Look at all the trees growing in the row. This was a grape vineyard back in early 60's. Now I cut wood there for my fireplace,,Cherry and Maple. Though I would share this. To bad it was let go for so many yrs. I have 10 acres what could have been a great vineyard.All grapes were concord.


----------



## Runningwolf (Apr 16, 2012)

I think you're better off with the hardwood than 10 acres of Concord. Concord is so cheap to buy and plentiful there that I don't think it would be worth the effort to grow.


----------



## Mark64 (Apr 16, 2012)

Runningwolf said:


> I think you're better off with the hardwood than 10 acres of Concord. Concord is so cheap to buy and plentiful there that I don't think it would be worth the effort to grow.

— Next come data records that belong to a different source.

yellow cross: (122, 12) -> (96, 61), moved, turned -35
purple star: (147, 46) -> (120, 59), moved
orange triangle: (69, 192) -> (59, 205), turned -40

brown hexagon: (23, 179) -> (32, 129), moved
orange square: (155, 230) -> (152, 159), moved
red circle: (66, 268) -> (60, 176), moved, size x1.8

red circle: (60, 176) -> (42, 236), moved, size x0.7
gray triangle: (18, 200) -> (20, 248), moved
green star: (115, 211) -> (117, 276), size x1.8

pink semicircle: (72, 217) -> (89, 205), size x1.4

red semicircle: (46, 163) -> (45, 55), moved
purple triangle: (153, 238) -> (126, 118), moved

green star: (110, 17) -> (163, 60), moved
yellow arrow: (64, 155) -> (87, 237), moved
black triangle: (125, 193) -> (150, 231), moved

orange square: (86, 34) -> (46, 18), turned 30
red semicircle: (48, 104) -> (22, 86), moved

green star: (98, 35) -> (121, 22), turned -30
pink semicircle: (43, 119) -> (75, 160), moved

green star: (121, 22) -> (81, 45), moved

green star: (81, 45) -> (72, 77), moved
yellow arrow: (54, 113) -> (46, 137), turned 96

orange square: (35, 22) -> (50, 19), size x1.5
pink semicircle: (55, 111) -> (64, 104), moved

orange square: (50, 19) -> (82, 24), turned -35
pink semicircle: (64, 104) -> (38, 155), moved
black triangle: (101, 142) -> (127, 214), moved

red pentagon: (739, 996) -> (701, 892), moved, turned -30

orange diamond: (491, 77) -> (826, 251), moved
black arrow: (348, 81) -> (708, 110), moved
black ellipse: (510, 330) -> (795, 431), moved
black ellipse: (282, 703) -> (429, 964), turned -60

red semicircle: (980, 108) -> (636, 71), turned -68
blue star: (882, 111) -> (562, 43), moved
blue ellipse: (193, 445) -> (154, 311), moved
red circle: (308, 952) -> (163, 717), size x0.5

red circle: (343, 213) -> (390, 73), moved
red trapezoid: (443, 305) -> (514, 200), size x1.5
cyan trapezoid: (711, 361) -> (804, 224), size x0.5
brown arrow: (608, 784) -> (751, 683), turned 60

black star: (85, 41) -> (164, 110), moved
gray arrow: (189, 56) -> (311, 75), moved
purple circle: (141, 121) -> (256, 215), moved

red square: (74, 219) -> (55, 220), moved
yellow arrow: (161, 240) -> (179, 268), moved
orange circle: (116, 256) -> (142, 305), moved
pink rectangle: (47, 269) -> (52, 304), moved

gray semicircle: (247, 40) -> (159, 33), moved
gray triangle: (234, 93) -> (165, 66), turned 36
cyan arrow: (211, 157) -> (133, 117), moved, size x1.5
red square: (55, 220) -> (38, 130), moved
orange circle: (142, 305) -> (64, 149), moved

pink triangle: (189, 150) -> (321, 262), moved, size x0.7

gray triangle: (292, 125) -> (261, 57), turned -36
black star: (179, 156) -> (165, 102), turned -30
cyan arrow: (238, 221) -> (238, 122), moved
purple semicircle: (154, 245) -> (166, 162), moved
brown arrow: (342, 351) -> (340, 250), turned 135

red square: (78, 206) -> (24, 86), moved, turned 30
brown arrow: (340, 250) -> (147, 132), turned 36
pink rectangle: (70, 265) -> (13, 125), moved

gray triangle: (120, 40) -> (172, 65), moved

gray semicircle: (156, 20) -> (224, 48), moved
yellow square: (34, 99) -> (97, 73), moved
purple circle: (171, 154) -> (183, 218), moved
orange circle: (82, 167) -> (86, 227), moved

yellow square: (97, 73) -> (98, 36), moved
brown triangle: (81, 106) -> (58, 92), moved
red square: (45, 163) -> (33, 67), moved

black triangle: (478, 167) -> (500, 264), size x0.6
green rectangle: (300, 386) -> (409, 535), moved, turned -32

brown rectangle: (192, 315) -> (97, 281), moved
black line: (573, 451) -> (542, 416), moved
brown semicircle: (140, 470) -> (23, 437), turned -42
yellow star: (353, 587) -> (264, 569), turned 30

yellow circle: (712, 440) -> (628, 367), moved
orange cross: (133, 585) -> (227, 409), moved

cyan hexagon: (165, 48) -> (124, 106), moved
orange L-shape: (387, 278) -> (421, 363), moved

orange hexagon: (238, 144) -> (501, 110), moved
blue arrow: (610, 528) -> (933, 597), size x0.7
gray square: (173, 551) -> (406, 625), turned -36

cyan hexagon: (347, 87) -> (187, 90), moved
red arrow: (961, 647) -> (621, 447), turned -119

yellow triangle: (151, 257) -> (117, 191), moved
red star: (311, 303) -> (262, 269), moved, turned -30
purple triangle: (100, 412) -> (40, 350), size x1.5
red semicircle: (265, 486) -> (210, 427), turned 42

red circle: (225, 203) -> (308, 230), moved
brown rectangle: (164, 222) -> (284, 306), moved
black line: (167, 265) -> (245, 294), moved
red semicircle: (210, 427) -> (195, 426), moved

Tried selling some, was quoted $1100.00 per load. When done paying fro guy cutting, skidding, loading and truck I got $250.00 Then I decided I will burn it before I give it away like that. LOL


----------



## Simps (Apr 30, 2012)

Well I had a look at my vines the other day and they are heading past bud break!

So far so good, although I've heard Black Walnut Trees can kill plants a year or 2 after putting them in the ground.

If I have a vigerous growth year though I think that will put it to rest.

Heres hoping!


----------